Researchers at Yale University have been studying the varieties of English spoken in the U.S., documenting the subtle differences in how phrases and sentences are put together. Many of the sentence constructions they found are enough to give grammar nerds heart palpitations, but that’s not the case with the linguists involved in the project.
“Language is an amazing process whether it’s considered by [some] in society to be acceptable or not acceptable,” said Jim Wood of Yale University, who had a leading role in the project. “We’re not here to tell anybody what they should say and what they shouldn’t say. We’re interested in what people actually do with language.”
What people do with language varies from region to region. In California and New York, the dramatic use of the word ‘so’ — as in ‘I am so over you’ — is common while the use of double negatives — ‘Ain’t nothing you can do for them’ — is found in a number of states, including South Carolina, Alabama and Florida.
Click on a location in the interactive map above to see common phrases for each state
Linguists don’t know how all of these sentence constructions originated, but some can be traced back to long-ago immigrants. The phrase ‘needs washed’ goes back to Scottish and Irish immigrants who settled in the Midwest more than a century ago and is still used in Scotland and Ireland today. Researchers have also traced the origins of the construction ‘come with’.
“‘Do you want to come with?’ seems to have originated in areas that have a lot of speakers of west Germanic languages such as German,” said Wood, “and German has constructions like that.”

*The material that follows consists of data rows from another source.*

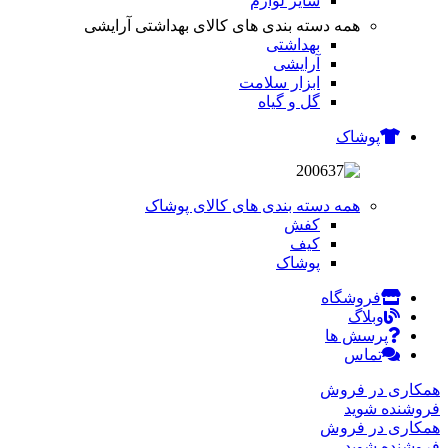
سایر لوازم
همه دسته بندی های کالای بهداشتی آرایشی
بهداشتی
آرایشی
ابزار سلامت
گل و گیاه
پوشاک
همه دسته بندی های کالای پوشاک
کفش
کیف
پوشاک
فروشگاه
وبلاگ
پرسش ها
تماس
همکاری در فروش
فروشنده شوید
همکاری در فروش
فروشنده شوید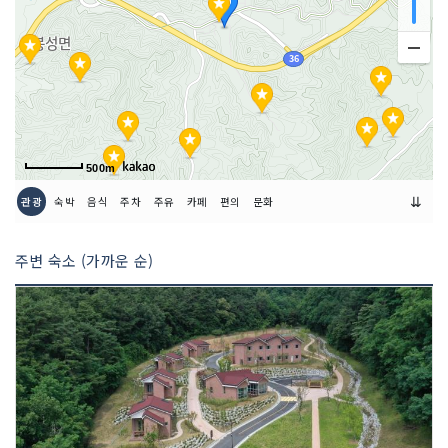
500m
⇊
관광
숙박
음식
주차
주유
카페
편의
문화
주변 숙소 (가까운 순)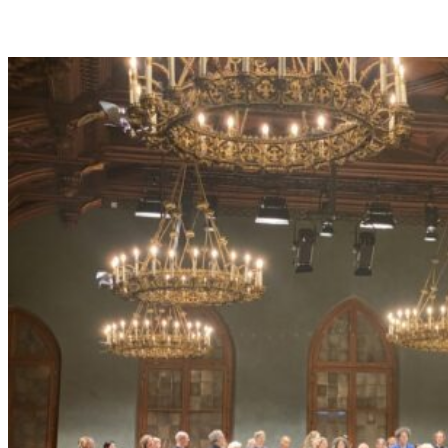
H
A
R
L
E
S
G
O
U
N
O
D
S
„
F
A
U
S
T
“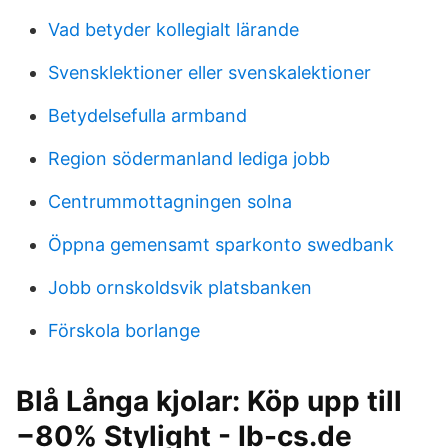
Vad betyder kollegialt lärande
Svensklektioner eller svenskalektioner
Betydelsefulla armband
Region södermanland lediga jobb
Centrummottagningen solna
Öppna gemensamt sparkonto swedbank
Jobb ornskoldsvik platsbanken
Förskola borlange
Blå Långa kjolar: Köp upp till
−80% Stylight - Ib-cs.de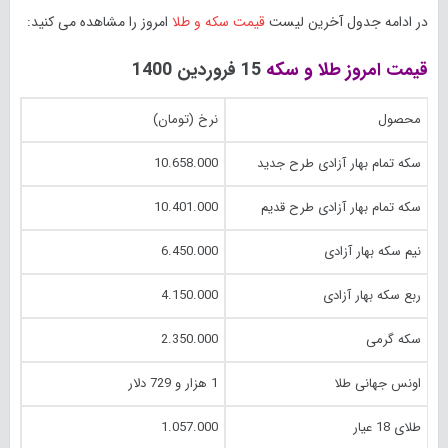
در ادامه جدول آخرین لیست
قیمت سکه و طلا
امروز را مشاهده می کنید:
قیمت امروز طلا و سکه
15 فروردین 1400
محصول
نرخ (تومان)
سکه تمام بهار آزادی طرح جدید
10.658.000
سکه تمام بهار آزادی طرح قدیم
10.401.000
نیم سکه بهار آزادی
6.450.000
ربع سکه بهار آزادی
4.150.000
سکه گرمی
2.350.000
اونس جهانی طلا
1 هزار و 729 دلار
طلای 18 عیار
1.057.000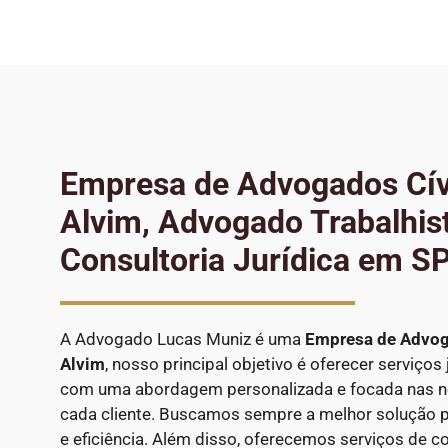
Empresa de Advogados Cív
Alvim, Advogado Trabalhis
Consultoria Jurídica em S
A Advogado Lucas Muniz é uma
Empresa de Advog
Alvim
, nosso principal objetivo é oferecer serviços 
com uma abordagem personalizada e focada nas ne
cada cliente. Buscamos sempre a melhor solução p
e eficiência. Além disso, oferecemos serviços de con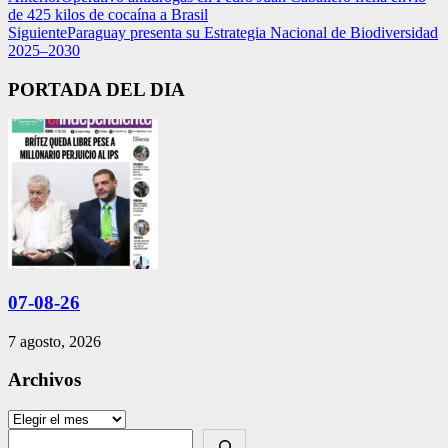
de 425 kilos de cocaína a Brasil
Siguiente
Paraguay presenta su Estrategia Nacional de Biodiversidad
2025–2030
PORTADA DEL DIA
07-08-26
7 agosto, 2026
Archivos
Archivos
Search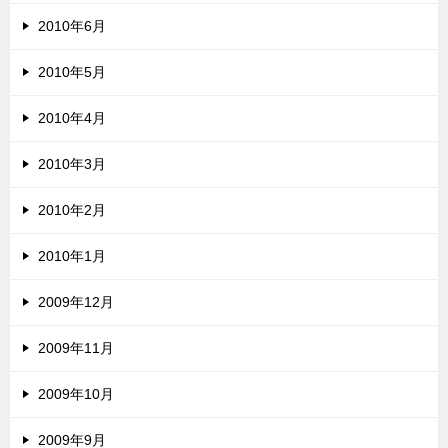
2010年6月
2010年5月
2010年4月
2010年3月
2010年2月
2010年1月
2009年12月
2009年11月
2009年10月
2009年9月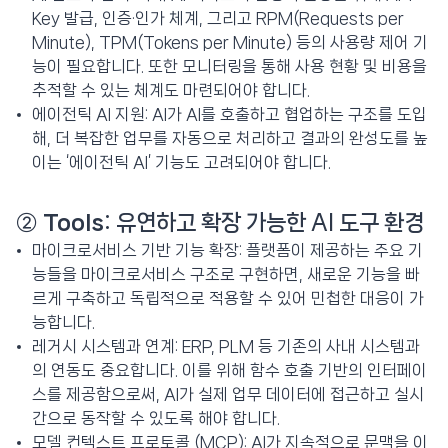
Key 발급, 인증·인가 체계, 그리고 RPM(Requests per
Minute), TPM(Tokens per Minute) 등의 사용량 제어 기
능이 필요합니다. 또한 모니터링을 통해 사용 현황 및 비용을
추적할 수 있는 체계도 마련되어야 합니다.
에이전틱 AI 지원: AI가 AI를 호출하고 협업하는 구조를 도입
해, 더 복잡한 업무를 자동으로 처리하고 결과의 완성도를 높
이는 ‘에이전틱 AI’ 기능도 고려되어야 합니다.
②
Tools
: 유연하고 확장 가능한 AI 도구 환경
마이크로서비스 기반 기능 확장: 플랫폼이 제공하는 주요 기
능들을 마이크로서비스 구조로 구현하면, 새로운 기능을 빠
르게 구축하고 독립적으로 적용할 수 있어 민첩한 대응이 가
능합니다.
레거시 시스템과 연계: ERP, PLM 등 기존의 사내 시스템과
의 연동도 중요합니다. 이를 위해 함수 호출 기반의 인터페이
스를 제공함으로써, AI가 실제 업무 데이터에 접근하고 실시
간으로 동작할 수 있도록 해야 합니다.
모델 컨텍스트 프로토콜 (MCP): AI가 지속적으로 문맥을 이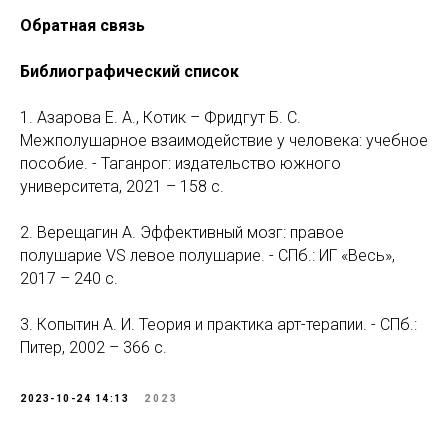
Обратная связь
Библиографический список
1. Азарова Е. А., Котик – Фридгут Б. С.
Межполушарное взаимодействие у человека: учебное
пособие. - Таганрог: издательство южного
университета, 2021 – 158 с.
2. Верещагин А. Эффективный мозг: правое
полушарие VS левое полушарие. - СПб.: ИГ «Весь»,
2017 – 240 с.
3. Копытин А. И. Теория и практика арт-терапии. - СПб.:
Питер, 2002 – 366 с.
2023-10-24 14:13
2023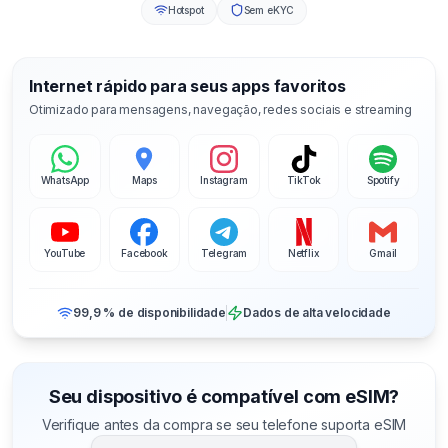
Hotspot
Sem eKYC
Internet rápido para seus apps favoritos
Otimizado para mensagens, navegação, redes sociais e streaming
WhatsApp
Maps
Instagram
TikTok
Spotify
YouTube
Facebook
Telegram
Netflix
Gmail
99,9 % de disponibilidade
Dados de alta velocidade
Seu dispositivo é compatível com eSIM?
Verifique antes da compra se seu telefone suporta eSIM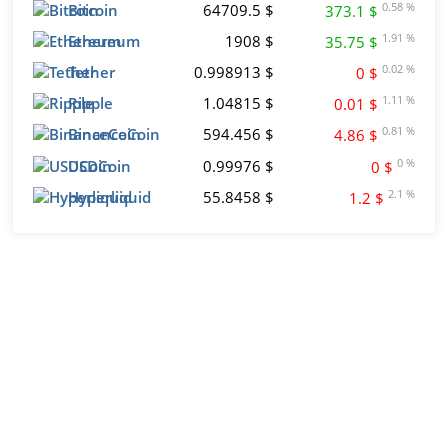
Bitcoin
64709.5 $
0.58 %
373.1 $
Ethereum
1908 $
1.91 %
35.75 $
Tether
0.998913 $
0.02 %
0 $
Ripple
1.04815 $
1.11 %
0.01 $
BinanceCoin
594.456 $
0.81 %
4.86 $
USDCoin
0.99976 $
0 %
0 $
Hyperliquid
55.8458 $
2.1 %
1.2 $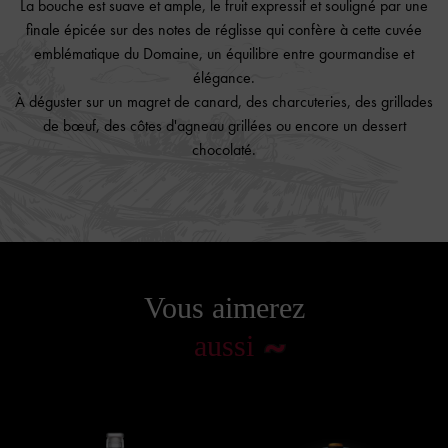
La bouche est suave et ample, le fruit expressif et souligné par une
finale épicée sur des notes de réglisse qui confère à cette cuvée
emblématique du Domaine, un équilibre entre gourmandise et
élégance.
À déguster sur un magret de canard,
des charcuteries, des grillades
de bœuf, des côtes d'agneau grillées
ou encore un dessert
chocolaté.
Vous aimerez
aussi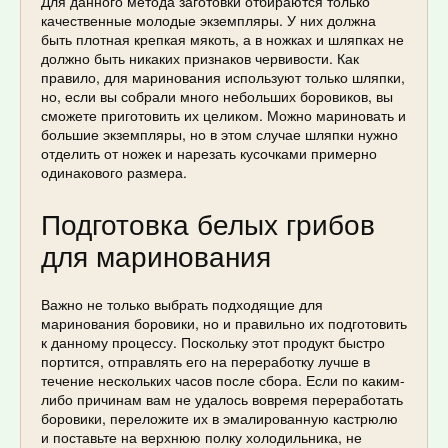
Для данного метода заготовки отбираются только
качественные молодые экземпляры. У них должна
быть плотная крепкая мякоть, а в ножках и шляпках не
должно быть никаких признаков червивости. Как
правило, для маринования используют только шляпки,
но, если вы собрали много небольших боровиков, вы
сможете приготовить их целиком. Можно мариновать и
большие экземпляры, но в этом случае шляпки нужно
отделить от ножек и нарезать кусочками примерно
одинакового размера.
Подготовка белых грибов
для маринования
Важно не только выбрать подходящие для
маринования боровики, но и правильно их подготовить
к данному процессу. Поскольку этот продукт быстро
портится, отправлять его на переработку лучше в
течение нескольких часов после сбора. Если по каким-
либо причинам вам не удалось вовремя переработать
боровики, переложите их в эмалированную кастрюлю
и поставьте на верхнюю полку холодильника, не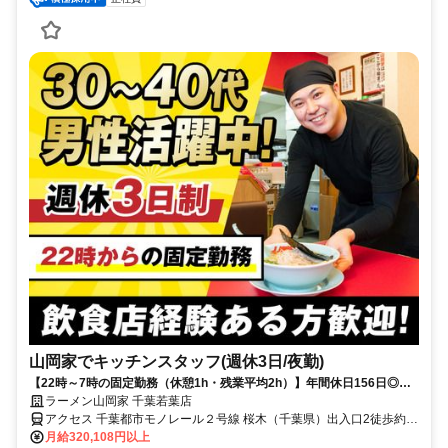
山岡家でキッチンスタッフ(週休3日/夜勤)
【22時～7時の固定勤務（休憩1h・残業平均2h）】年間休日156日◎初
月から月収32万円！
ラーメン山岡家 千葉若葉店
アクセス 千葉都市モノレール２号線 桜木（千葉県）出入口2徒歩約
13分、千葉都市モノレール２号線 小倉台出入口1徒歩約18分、ＪＲ総
月給320,108円以上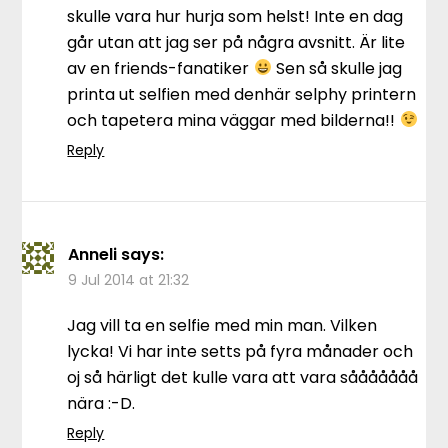
skulle vara hur hurja som helst! Inte en dag
går utan att jag ser på några avsnitt. Är lite
av en friends-fanatiker
Sen så skulle jag
printa ut selfien med denhär selphy printern
och tapetera mina väggar med bilderna!!
Reply
Anneli
says:
9 Jul 2014 at 21:32
Jag vill ta en selfie med min man. Vilken
lycka! Vi har inte setts på fyra månader och
oj så härligt det kulle vara att vara sååååååå
nära :-D.
Reply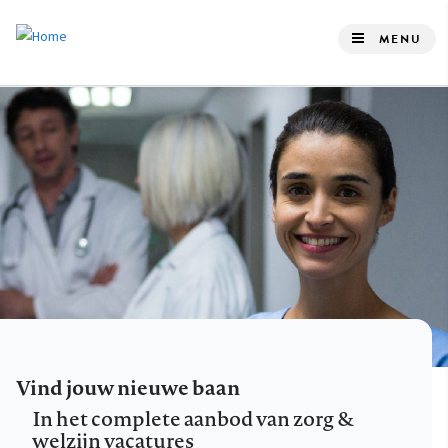
Overslaan
en
MENU
naar
de
inhoud
gaan
Vind jouw nieuwe baan
In het complete aanbod van zorg &
welzijn vacatures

Wood adds that the data is complicated and that just because the map shows a construction exists in one place, that doesn’t mean it’s unique to that place.
Aided by a grant from the National Science Foundation, the Yale team conducted nationwide surveys to see which sentence constructions people accepted and which they rejected. In the maps below, yellow suns represent people who accept certain sentences while, the black suns show those that reject them. For example, the acceptance of ‘Here’s you a piece of pizza’, comes down along geographical lines; many yellow suns in the South, few in the North.
Wood would like to see more acceptance and celebration when it comes to linguistic differences.
“Language is sort of the last socially acceptable form of discrimination,” he said. “You wouldn’t be able to say ‘I didn’t hire someone because of their race’, but…you can say ‘I didn’t want to hire this person because they didn’t sound professional when they spoke’ and that can sort of be a code for ‘they spoke a dialect that reveals their background’.”